Either way, you understand the point of this post. In any "equation" you will enter your unknowns it is very important to know at least one, the most important, You. This will follow in my entire approach, to allow you to get to know you as well as possible, possibly to know as much as possible about the problem you have.

And, little by little, we are approaching a clear, indisputable conclusion, related to the need to address the whole person and not, one by one, the components that may occur in the process of maintaining and/ or regaining the state of health, possibly optimal, maximum, etc. of the somatic-mental-spiritual ensemble of a single landmark individual...

Yes, it is something similar to the "baptism" of the basic idea of our entire approach (or mine alone): the whole... And by no means the private...

But until then we still have years and years of accumulating the "molecules" that will constitute the whole knowledge that will form the basis of our conclusions and, why not, our future gestures, permitted or not by the capabilities, availability, etc of the whole that has been made available to us for this time and this dimension...

Next time (when it will be)!!!
Happy birthday to all the Joans and Johns!!!!

Bibliography:

1. Harrison - Treaty of Internal Medicine (Harrison's Principles of Internal Medicine), XIV Edition, Teora Publishing House, 2010.

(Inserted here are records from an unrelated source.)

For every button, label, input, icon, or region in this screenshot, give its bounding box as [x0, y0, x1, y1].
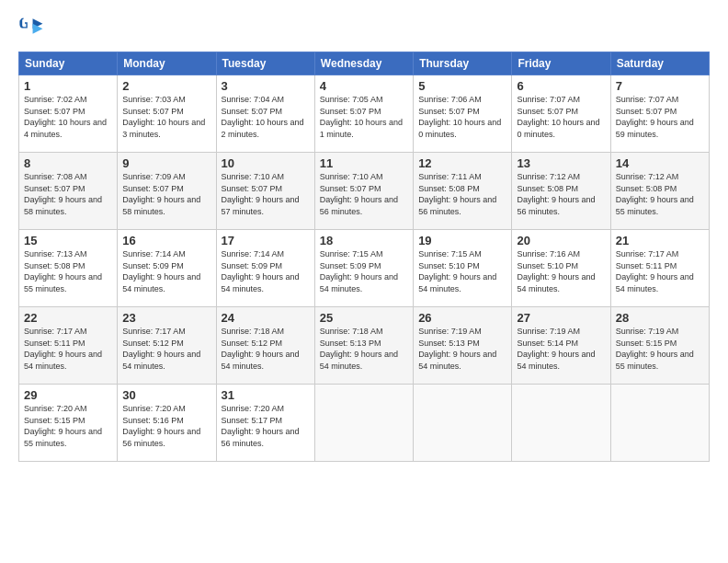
day-info: Sunrise: 7:14 AM Sunset: 5:09 PM Dayligh…	[122, 248, 210, 294]
day-info: Sunrise: 7:02 AM Sunset: 5:07 PM Dayligh…	[24, 94, 112, 140]
day-info: Sunrise: 7:08 AM Sunset: 5:07 PM Dayligh…	[24, 171, 112, 217]
weekday-header-tuesday: Tuesday	[216, 52, 314, 75]
calendar-cell: 24 Sunrise: 7:18 AM Sunset: 5:12 PM Dayl…	[216, 307, 314, 385]
day-info: Sunrise: 7:19 AM Sunset: 5:13 PM Dayligh…	[418, 326, 506, 372]
weekday-header-saturday: Saturday	[610, 52, 709, 75]
day-number: 30	[122, 388, 210, 402]
calendar-cell: 9 Sunrise: 7:09 AM Sunset: 5:07 PM Dayli…	[118, 153, 216, 230]
day-info: Sunrise: 7:15 AM Sunset: 5:09 PM Dayligh…	[320, 248, 408, 294]
weekday-header-monday: Monday	[118, 52, 216, 75]
calendar-cell: 22 Sunrise: 7:17 AM Sunset: 5:11 PM Dayl…	[19, 307, 118, 385]
day-number: 2	[122, 79, 210, 93]
day-info: Sunrise: 7:07 AM Sunset: 5:07 PM Dayligh…	[517, 94, 605, 140]
day-info: Sunrise: 7:20 AM Sunset: 5:15 PM Dayligh…	[24, 403, 112, 449]
day-number: 7	[616, 79, 704, 93]
day-number: 22	[24, 311, 112, 325]
calendar-cell: 29 Sunrise: 7:20 AM Sunset: 5:15 PM Dayl…	[19, 385, 118, 462]
day-info: Sunrise: 7:05 AM Sunset: 5:07 PM Dayligh…	[320, 94, 408, 140]
calendar-cell	[512, 385, 610, 462]
day-number: 10	[222, 156, 310, 170]
calendar-cell: 13 Sunrise: 7:12 AM Sunset: 5:08 PM Dayl…	[512, 153, 610, 230]
day-number: 23	[122, 311, 210, 325]
calendar-cell: 27 Sunrise: 7:19 AM Sunset: 5:14 PM Dayl…	[512, 307, 610, 385]
calendar-cell: 6 Sunrise: 7:07 AM Sunset: 5:07 PM Dayli…	[512, 75, 610, 153]
day-info: Sunrise: 7:10 AM Sunset: 5:07 PM Dayligh…	[320, 171, 408, 217]
calendar-cell: 8 Sunrise: 7:08 AM Sunset: 5:07 PM Dayli…	[19, 153, 118, 230]
calendar-cell: 30 Sunrise: 7:20 AM Sunset: 5:16 PM Dayl…	[118, 385, 216, 462]
day-info: Sunrise: 7:20 AM Sunset: 5:16 PM Dayligh…	[122, 403, 210, 449]
calendar-cell: 4 Sunrise: 7:05 AM Sunset: 5:07 PM Dayli…	[314, 75, 413, 153]
day-info: Sunrise: 7:10 AM Sunset: 5:07 PM Dayligh…	[222, 171, 310, 217]
day-number: 17	[222, 234, 310, 247]
calendar-cell: 2 Sunrise: 7:03 AM Sunset: 5:07 PM Dayli…	[118, 75, 216, 153]
day-number: 13	[517, 156, 605, 170]
day-info: Sunrise: 7:12 AM Sunset: 5:08 PM Dayligh…	[616, 171, 704, 217]
day-info: Sunrise: 7:03 AM Sunset: 5:07 PM Dayligh…	[122, 94, 210, 140]
day-number: 16	[122, 234, 210, 247]
day-number: 4	[320, 79, 408, 93]
day-info: Sunrise: 7:14 AM Sunset: 5:09 PM Dayligh…	[222, 248, 310, 294]
calendar-cell: 3 Sunrise: 7:04 AM Sunset: 5:07 PM Dayli…	[216, 75, 314, 153]
day-number: 26	[418, 311, 506, 325]
calendar-cell: 10 Sunrise: 7:10 AM Sunset: 5:07 PM Dayl…	[216, 153, 314, 230]
day-info: Sunrise: 7:17 AM Sunset: 5:11 PM Dayligh…	[24, 326, 112, 372]
day-number: 8	[24, 156, 112, 170]
day-number: 11	[320, 156, 408, 170]
day-number: 12	[418, 156, 506, 170]
calendar-cell: 17 Sunrise: 7:14 AM Sunset: 5:09 PM Dayl…	[216, 230, 314, 307]
calendar-cell: 20 Sunrise: 7:16 AM Sunset: 5:10 PM Dayl…	[512, 230, 610, 307]
day-info: Sunrise: 7:17 AM Sunset: 5:11 PM Dayligh…	[616, 248, 704, 294]
day-info: Sunrise: 7:07 AM Sunset: 5:07 PM Dayligh…	[616, 94, 704, 140]
day-number: 14	[616, 156, 704, 170]
header	[18, 17, 710, 42]
day-info: Sunrise: 7:19 AM Sunset: 5:15 PM Dayligh…	[616, 326, 704, 372]
calendar-cell: 25 Sunrise: 7:18 AM Sunset: 5:13 PM Dayl…	[314, 307, 413, 385]
day-info: Sunrise: 7:19 AM Sunset: 5:14 PM Dayligh…	[517, 326, 605, 372]
calendar-cell: 19 Sunrise: 7:15 AM Sunset: 5:10 PM Dayl…	[414, 230, 512, 307]
day-number: 15	[24, 234, 112, 247]
day-info: Sunrise: 7:04 AM Sunset: 5:07 PM Dayligh…	[222, 94, 310, 140]
day-number: 28	[616, 311, 704, 325]
weekday-header-wednesday: Wednesday	[314, 52, 413, 75]
day-number: 5	[418, 79, 506, 93]
day-number: 25	[320, 311, 408, 325]
calendar-cell	[314, 385, 413, 462]
logo	[18, 17, 48, 42]
day-number: 29	[24, 388, 112, 402]
calendar-cell	[610, 385, 709, 462]
day-number: 3	[222, 79, 310, 93]
calendar-cell: 16 Sunrise: 7:14 AM Sunset: 5:09 PM Dayl…	[118, 230, 216, 307]
day-info: Sunrise: 7:18 AM Sunset: 5:13 PM Dayligh…	[320, 326, 408, 372]
calendar-cell: 18 Sunrise: 7:15 AM Sunset: 5:09 PM Dayl…	[314, 230, 413, 307]
day-number: 1	[24, 79, 112, 93]
day-info: Sunrise: 7:15 AM Sunset: 5:10 PM Dayligh…	[418, 248, 506, 294]
day-info: Sunrise: 7:20 AM Sunset: 5:17 PM Dayligh…	[222, 403, 310, 449]
day-number: 9	[122, 156, 210, 170]
calendar-cell: 26 Sunrise: 7:19 AM Sunset: 5:13 PM Dayl…	[414, 307, 512, 385]
day-number: 18	[320, 234, 408, 247]
day-number: 31	[222, 388, 310, 402]
day-info: Sunrise: 7:17 AM Sunset: 5:12 PM Dayligh…	[122, 326, 210, 372]
weekday-header-friday: Friday	[512, 52, 610, 75]
weekday-header-sunday: Sunday	[19, 52, 118, 75]
calendar-cell: 31 Sunrise: 7:20 AM Sunset: 5:17 PM Dayl…	[216, 385, 314, 462]
calendar-cell: 11 Sunrise: 7:10 AM Sunset: 5:07 PM Dayl…	[314, 153, 413, 230]
calendar-cell: 5 Sunrise: 7:06 AM Sunset: 5:07 PM Dayli…	[414, 75, 512, 153]
weekday-header-thursday: Thursday	[414, 52, 512, 75]
calendar-cell: 14 Sunrise: 7:12 AM Sunset: 5:08 PM Dayl…	[610, 153, 709, 230]
day-info: Sunrise: 7:11 AM Sunset: 5:08 PM Dayligh…	[418, 171, 506, 217]
day-info: Sunrise: 7:16 AM Sunset: 5:10 PM Dayligh…	[517, 248, 605, 294]
calendar-cell: 1 Sunrise: 7:02 AM Sunset: 5:07 PM Dayli…	[19, 75, 118, 153]
logo-icon	[18, 17, 44, 42]
calendar-cell: 12 Sunrise: 7:11 AM Sunset: 5:08 PM Dayl…	[414, 153, 512, 230]
calendar-cell	[414, 385, 512, 462]
day-number: 19	[418, 234, 506, 247]
day-number: 21	[616, 234, 704, 247]
page: SundayMondayTuesdayWednesdayThursdayFrid…	[0, 0, 728, 563]
day-info: Sunrise: 7:12 AM Sunset: 5:08 PM Dayligh…	[517, 171, 605, 217]
calendar-cell: 28 Sunrise: 7:19 AM Sunset: 5:15 PM Dayl…	[610, 307, 709, 385]
day-info: Sunrise: 7:06 AM Sunset: 5:07 PM Dayligh…	[418, 94, 506, 140]
calendar: SundayMondayTuesdayWednesdayThursdayFrid…	[18, 52, 710, 462]
day-number: 6	[517, 79, 605, 93]
day-info: Sunrise: 7:18 AM Sunset: 5:12 PM Dayligh…	[222, 326, 310, 372]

2. Kumar and Clark Internal Medicine - Adam Feather, David Randall, Mona Waterhouse, X edition, Hippocrates Publishing House, 2021.

3. Diagnosing Your Health Symptoms for Dummies - Knut Schroeder, Wiley Publishing, 2010.

3. A Guide to the Evaluation of Common Adult and Pediatric Symptoms  - Wasson, John H.; B. Timothy; LaBreque, Mary C,; Sox, Harold C.; Pantell Robert, 5th Edition, McGraw-Hill Publishing, 2002.

4. An Atlas of Headache - Parthenon Publishing, 2002.